The group of women, including star Olympian of the United States Abby Wambach, signed a letter to Canadian soccer officials and FIFA president Sepp Blatter saying artificial turf is a “second-class surface.”
(via WBEZ Worldview SoundCloud)
“We know there’s no doubt that the men would not be asked to play on a second-class surface for their world class tournament,” said attorney Hampton Dellinger, the Washington based law firm representing the players, in a statement to ESPN.
“They weren’t this year in Brazil, it’s already been established that the men’s World Cup tournaments in 2018 and 2022 will be on grass,” he said.
“There’s no reason the women should be treated as second-class. It’s a signal saying women’s soccer doesn’t matter so much…Canada has a responsibility to send a message of equality for such an event.”
Dellinger says the legal claim regarding gender discrimination will be filed at a human rights tribunal in Ontario this week.
Artificial turf is a surface of synthetic fibers made to look like real grass. The surface is rough and can cause severe injury if slid on aggressively.
“I definitely agree that with respect to the female global game, it should be treated with the same respect as any male international event,” said Kevin Souter, retired MLS player and head coach for the Ryerson University men’s soccer team.
“Artificial Grass, although far superior with technological advances, does not and cannot replicate a natural surface,” he said.
U.S. players and their supporters have been vocal about not wanting to play on turf because it can cut up players legs due to small rubber pellets that anchor the surface.
Kobe Bryant sheds light on the repercussions of playing on artificial turf as he posts a picture of friend Sydney Leroux (via Kobe Bryant Instagram)
“I have had the opportunity to play on both turfs throughout my soccer career and I can honestly say playing on artificial turf is hell,” said Ashley Rita, a member of the Mississauga Dixie Soccer Club.
“It’s dangerous to slide tackle while on a turf surface so I can understand the frustration of the players,” Rita said. “You have more freedom to move on real grass and you’re not afraid to slide tackle your opponent.”
Regulations state that all matches in a World Cup tournament must be played on the same type of surface once agreed upon.

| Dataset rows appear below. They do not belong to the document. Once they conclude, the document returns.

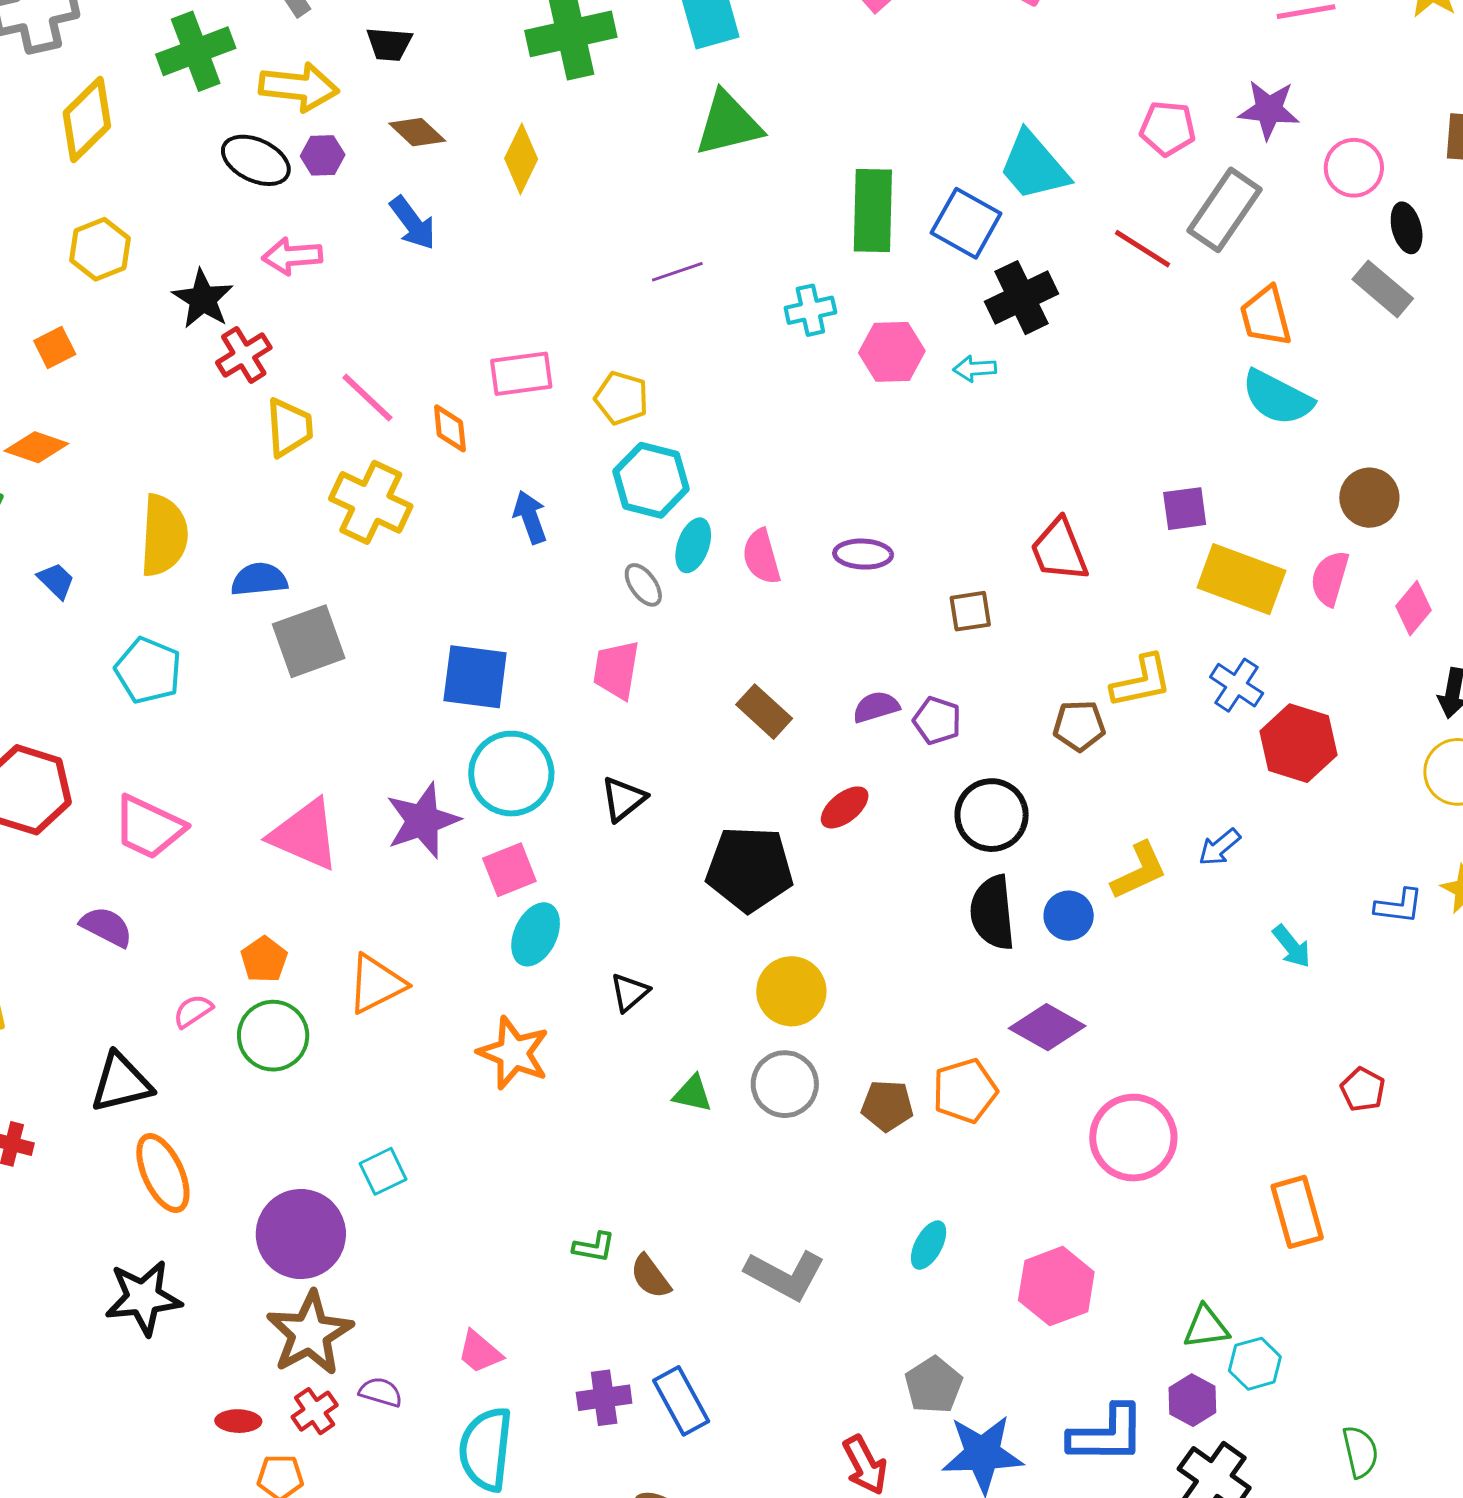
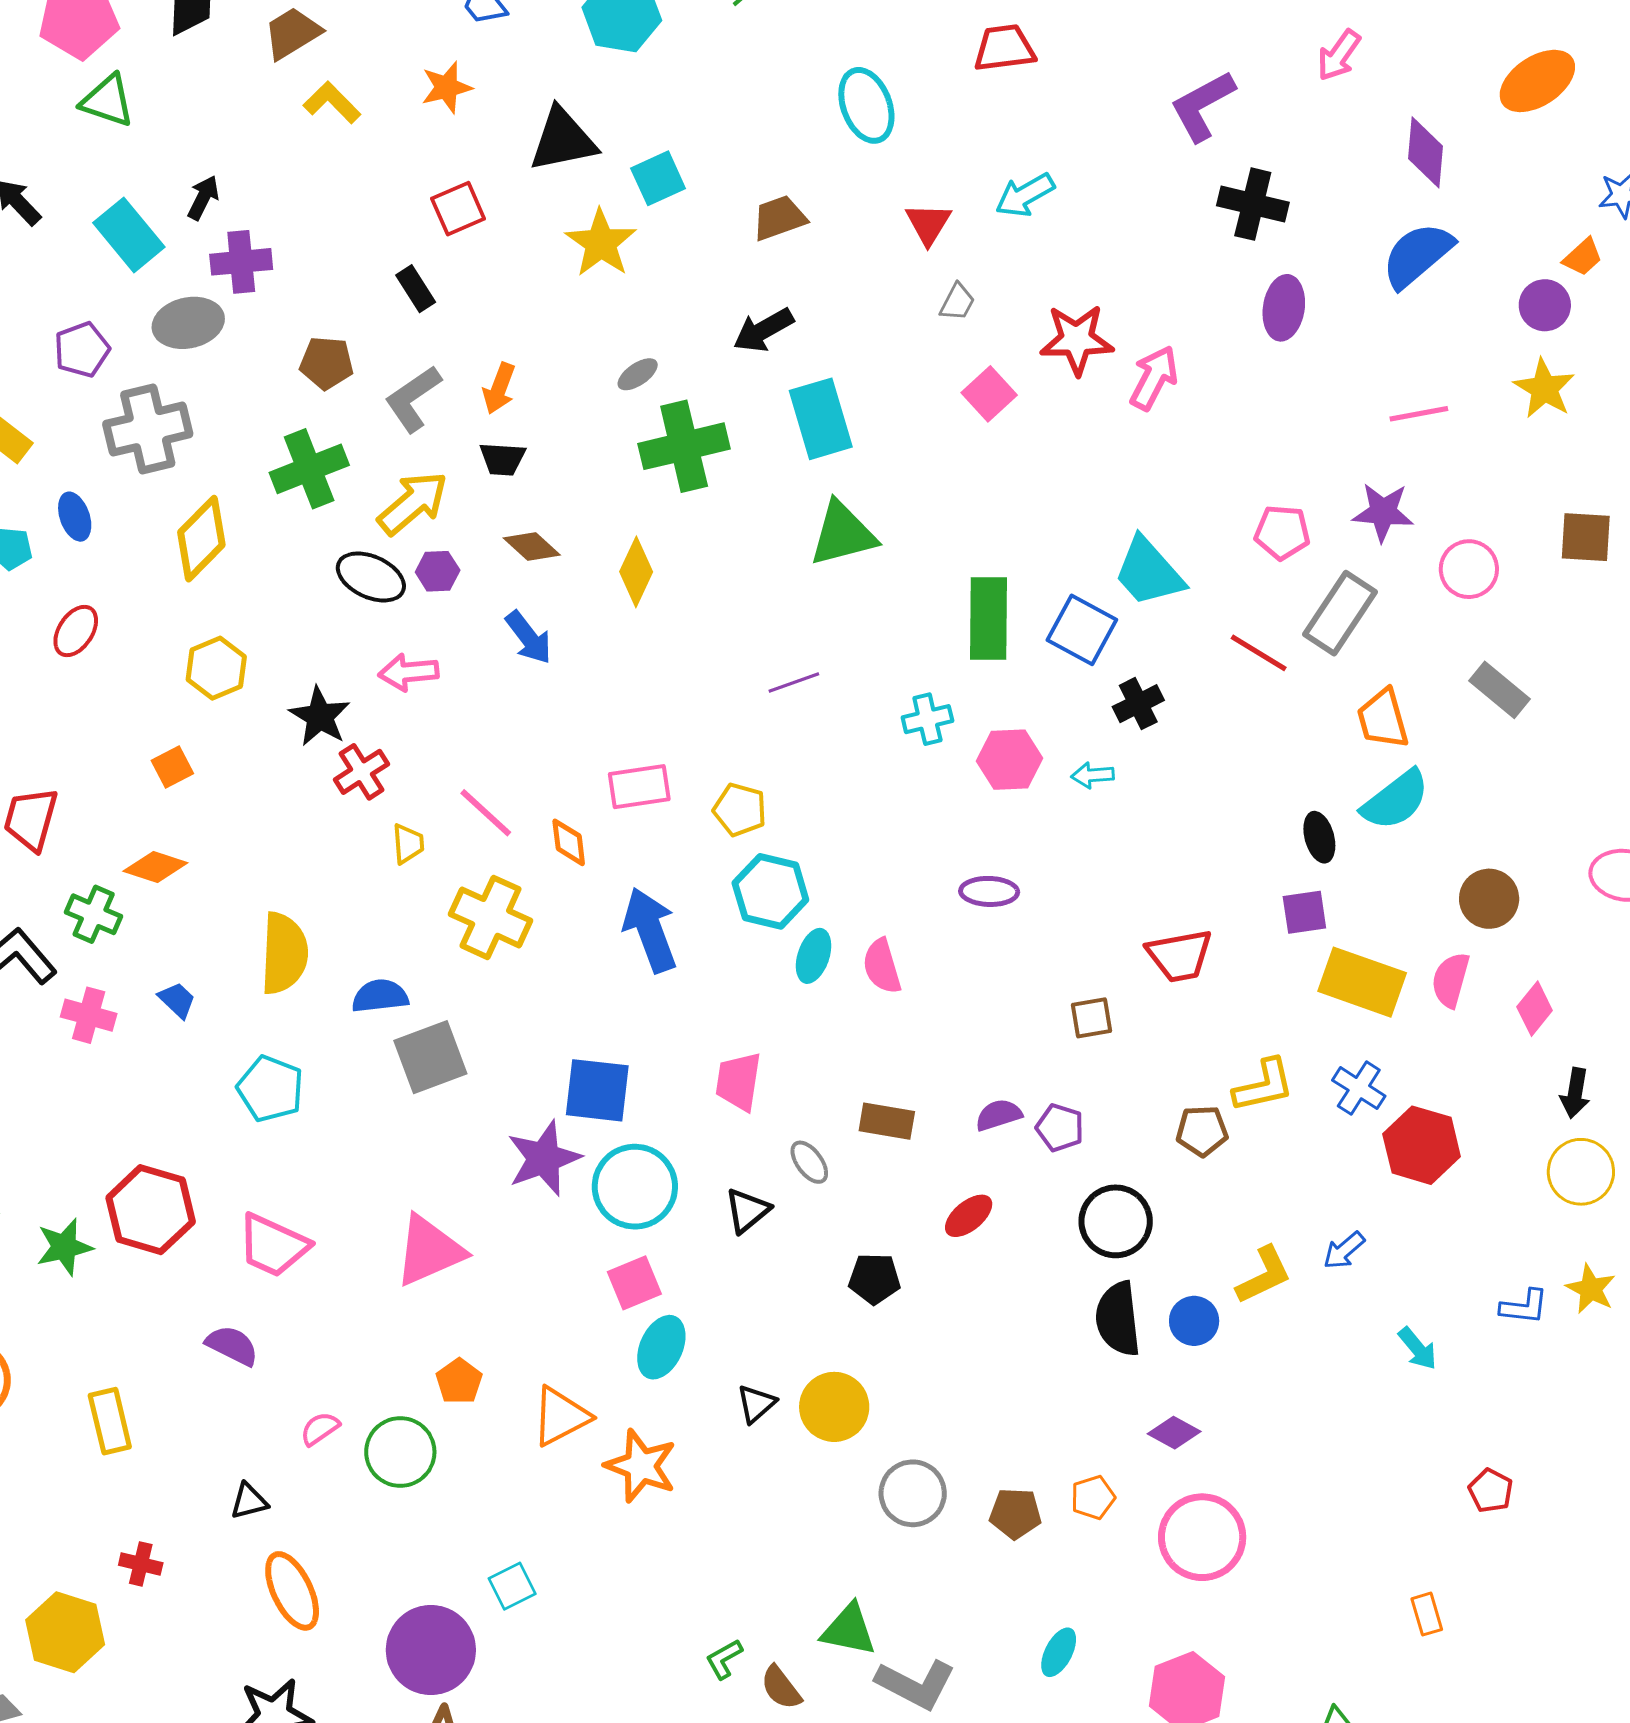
yellow arrow: (299, 87) -> (413, 503), turned -46
black ellipse: (1407, 228) -> (1319, 837), moved
black cross: (1021, 298) -> (1138, 704), size x0.7
cyan semicircle: (1277, 398) -> (1396, 800), turned -64
yellow trapezoid: (289, 428) -> (408, 844), size x0.7
blue arrow: (530, 517) -> (650, 930), size x1.6
red trapezoid: (1059, 550) -> (1180, 956), turned -78
purple ellipse: (863, 554) -> (989, 891), moved
gray ellipse: (643, 585) -> (809, 1162), moved
brown rectangle: (764, 712) -> (887, 1121), turned -32
purple star: (423, 821) -> (544, 1158), moved
pink triangle: (305, 835) -> (429, 1251), turned -46
black pentagon: (750, 869) -> (874, 1279), size x0.6
orange pentagon: (264, 959) -> (459, 1381), moved
orange triangle: (376, 984) -> (561, 1416), moved
yellow circle: (791, 991) -> (834, 1407), moved
purple diamond: (1047, 1027) -> (1174, 1433), size x0.7
black triangle: (121, 1083) -> (249, 1501), size x0.6
orange pentagon: (965, 1091) -> (1093, 1497), size x0.7
green triangle: (693, 1094) -> (849, 1630), moved, size x1.4
pink circle: (1133, 1138) -> (1202, 1537), moved
orange rectangle: (1297, 1212) -> (1427, 1614), size x0.6
green L-shape: (594, 1247) -> (724, 1659), turned 141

If one stadium is altered to real grass, the rest will have to do the same.
Coaches say regardless of what happens in the lawsuit, the turf, which will be decided on come 2015, will not effect the outcome of each match.
“Before suing the Canadian Soccer Association the group should know that the CSA is the only federation that spends more money in the female program then the male program and I think that speaks loads,” said Carmine Isacco, a retired player and coach of the York University Lions women’s soccer team.
“If you asked some of the players in the 2014 World Cup in Brazil if they would rather play on good quality turf or some of the crappy grass surfaces they played on I think the answer would be turf,” he said.
“Regardless of the outcome, Canada is going to put on a fantastic show and the surface quality won’t make a difference in who wins or loses,” said Isacco.
The 2015 Women’s World Cup is scheduled to take place between June 6-July 5 and will be played in six different cities: Montreal, Ottawa, Moncton, N.B., Winnipeg, Edmonton and Vancouver.